There is a rather fascinating introduction by John Taylor, who at one time was Promotions Manager at Lady Lindsay's publishers, and was later to become her literary agent. Joan Lindsay gave the manuscript for Chapter 18 to him in December 1972 because she said he was the only one who ever worked out the secret. He'd noticed that there were some phrases in Chapter 3 that didn't seem to fit in with the story. He felt that references to "drifts of rosy smoke" and "the beating of far off drums" seemed to anticipate later events that didn't eventuate.
It turns out that with the pruning of Chapter 18, some snippets of it were inserted into Chapter 3, and this is what John Taylor had noticed. Apparently Joan Lindsay "kept silent on the subject of the final chapter for the sake of her publishers and the film-makers". But she did want it to be published after her death.
I do think the publishers were right in editing it out from the book, Chapter 18 is quite mystical where the rest of the book isn't particularly, it would sit oddly as the ending. John Taylor points out that this made Picnic at Hanging Rock a mystery which was never meant to be a mystery (although Chapter 18 is mysterious). Joan Lindsay had an effect on time, she was unable to wear watches as they would stop on her, and on people around her. Is this why she chose to stop time in her final chapter?
Yvonne Rousseau sums up a rather academic commentary on Chapter 18:
Whatever Chapter Eighteen was like, its publication could never have reduced their haunting quality (the film and the published novel). As it is, the chapter adds to the Hanging Rock mystique. Joan Lindsay's original intention is finally disclosed- but her intention was not to dissolve the mystery. The Picnic geography is clarified, but the eeriness remains.
John Taylor made a rather fascinating observation of the publishing industry:
Being a professional publishing person, I naturally hadn't actually read the book. People in publishing early have time to read anything- a fact that accounts for much of the tension which arises between them and authors. Publishers refer to books as "titles" and collectively as "lists". Lists of titles are what publishing is about. Actual pages of print are too time-consuming.

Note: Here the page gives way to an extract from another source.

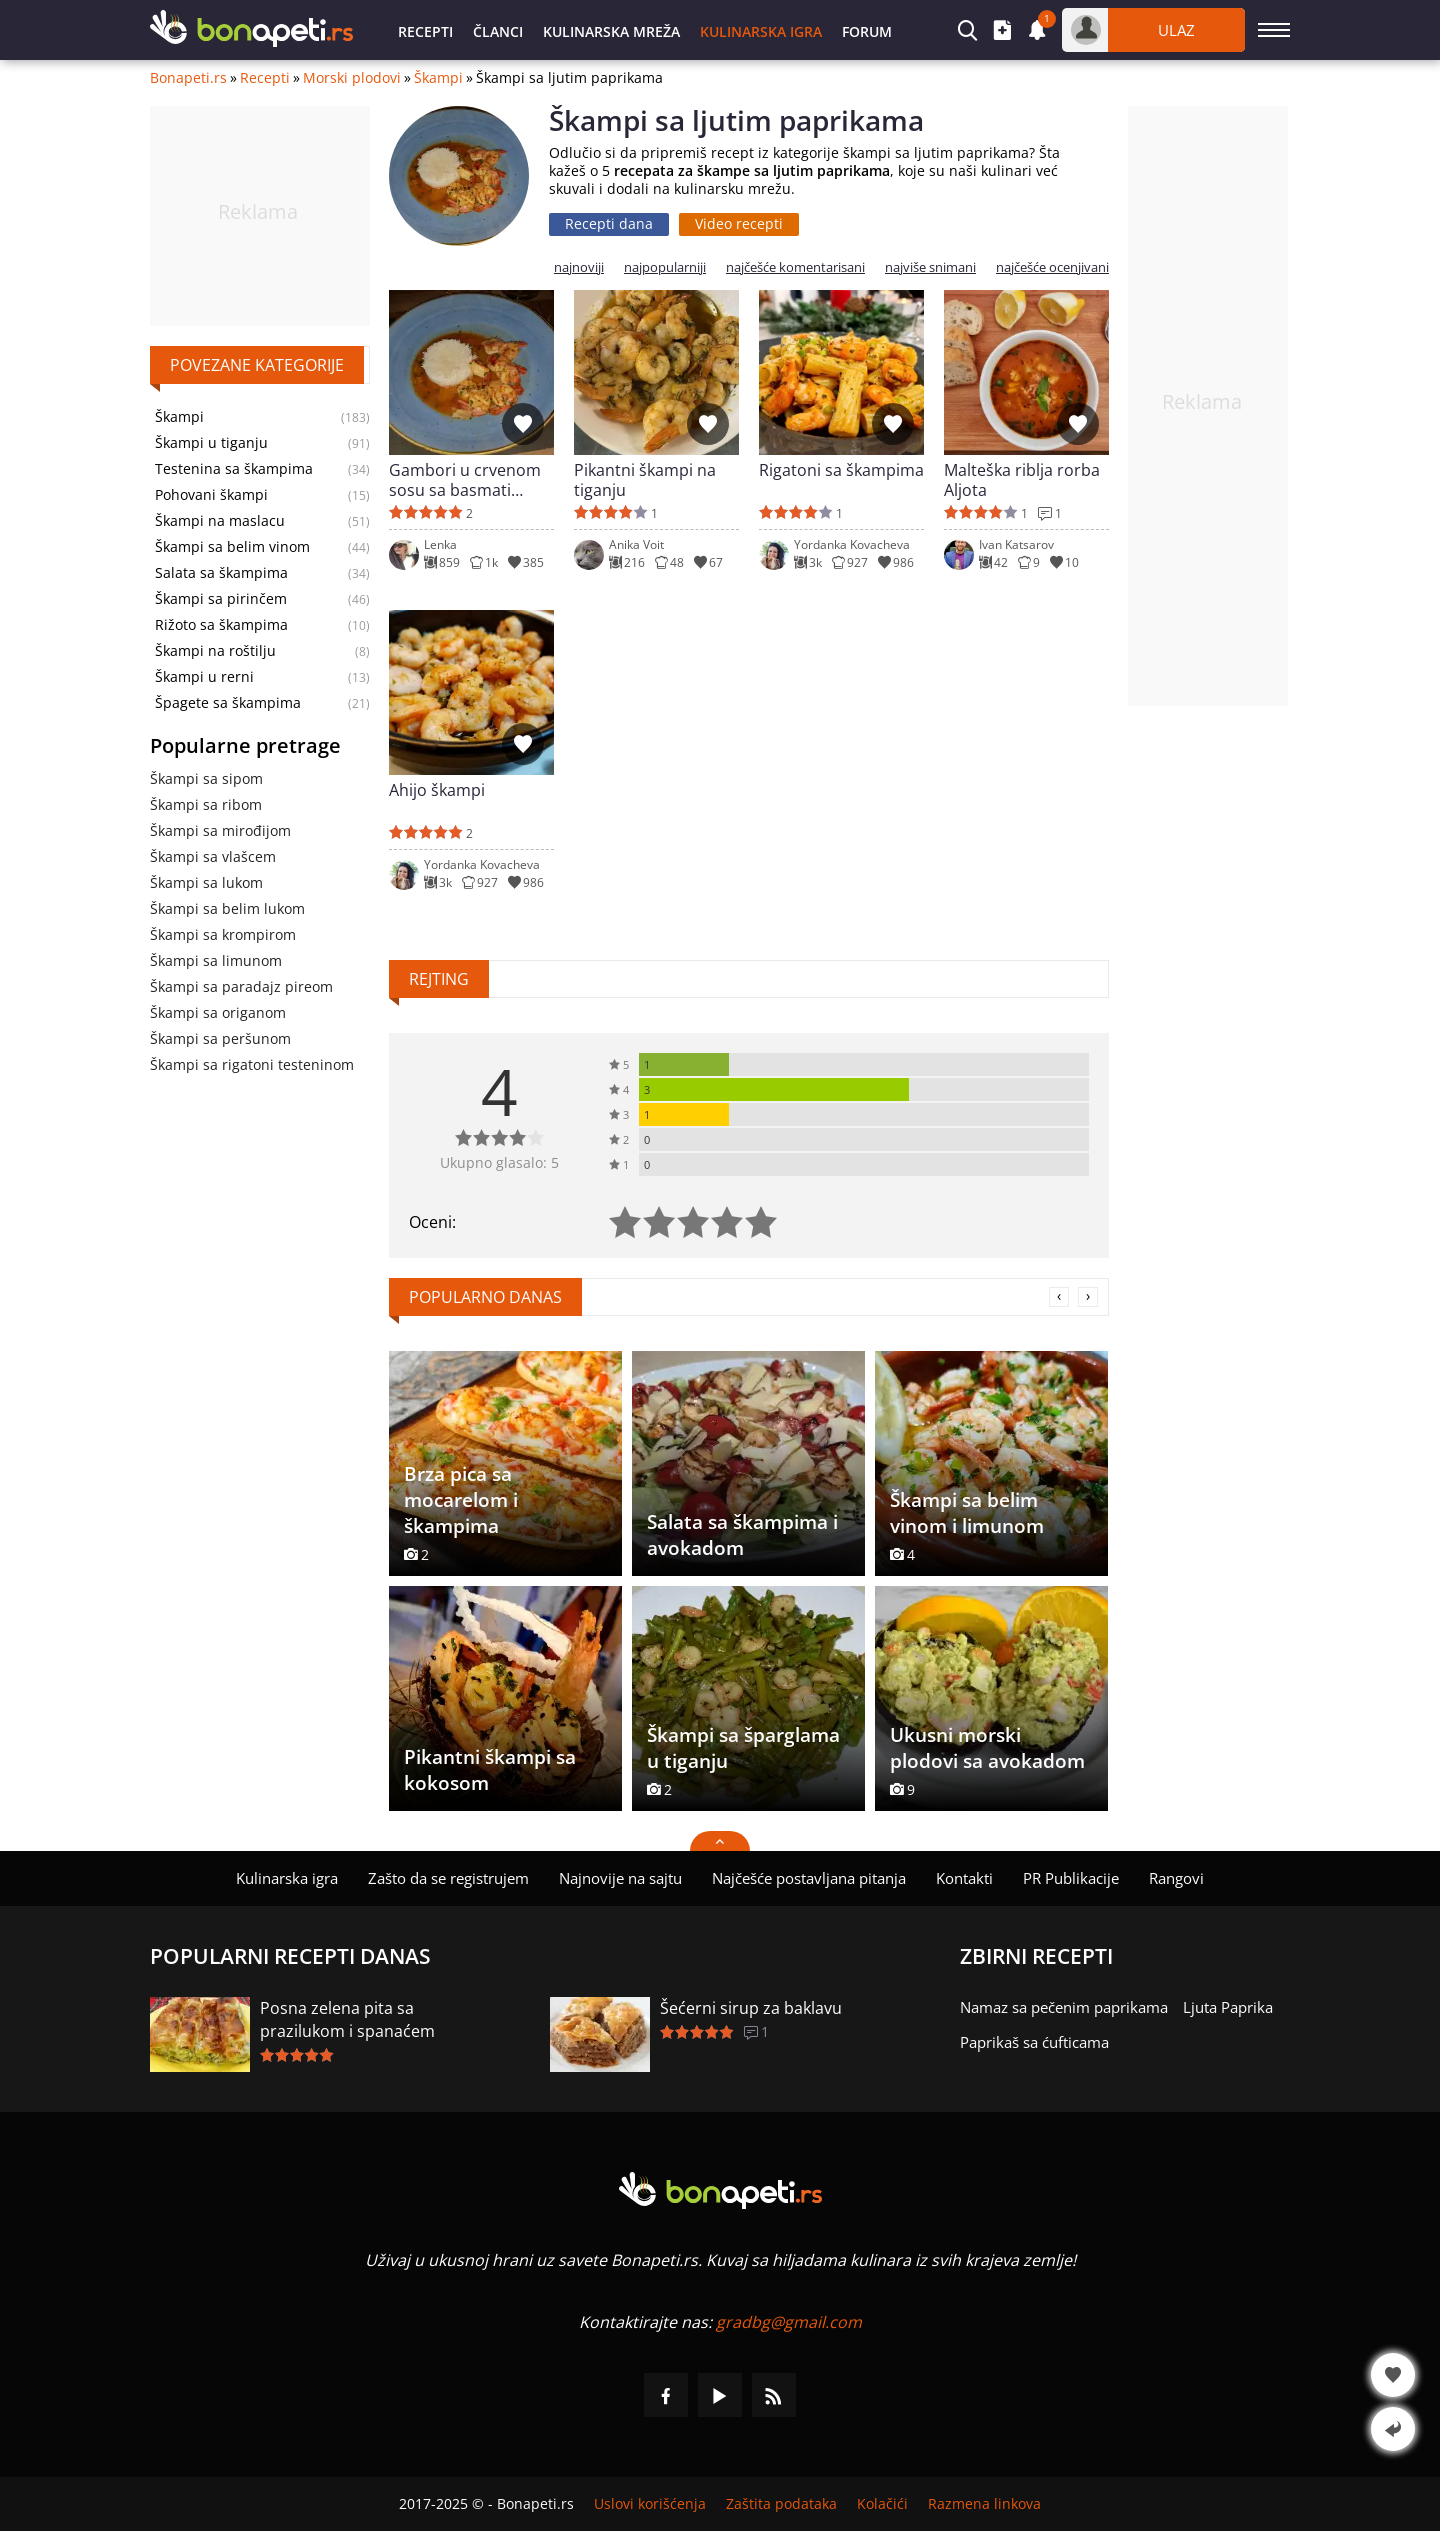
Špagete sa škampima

I hope that isn't still the case!
Rather incredibly, the original manuscript of Picnic at Hanging Rock was pulped! He tells us that Joan Lindsay was in the habit of writing longhand, and she would then type drafts from her original. He describes Joan Lindsay's initial meeting with Pat Lovell and Peter Weir who were to make the highly successful film version of Picnic at Hanging Rock, that I'm looking forward to revisiting soon.
I also did some research about Joan Lindsay after finishing Picnic at Hanging Rock- she was a fascinating woman and very well connected from a young age, daughter of a barrister, she was an artist, formally trained including under Frederick McCubbin. She was to marry Norman Lindsay's brother Daryl Lindsay, a fellow artist who was to later become the Director of the National Gallery of Victoria. I do wonder if her artistic training helped her descriptive passages to be so lush and wonderful? Significantly, St Valentine's Day, the day of the fateful picnic, was her wedding anniversary.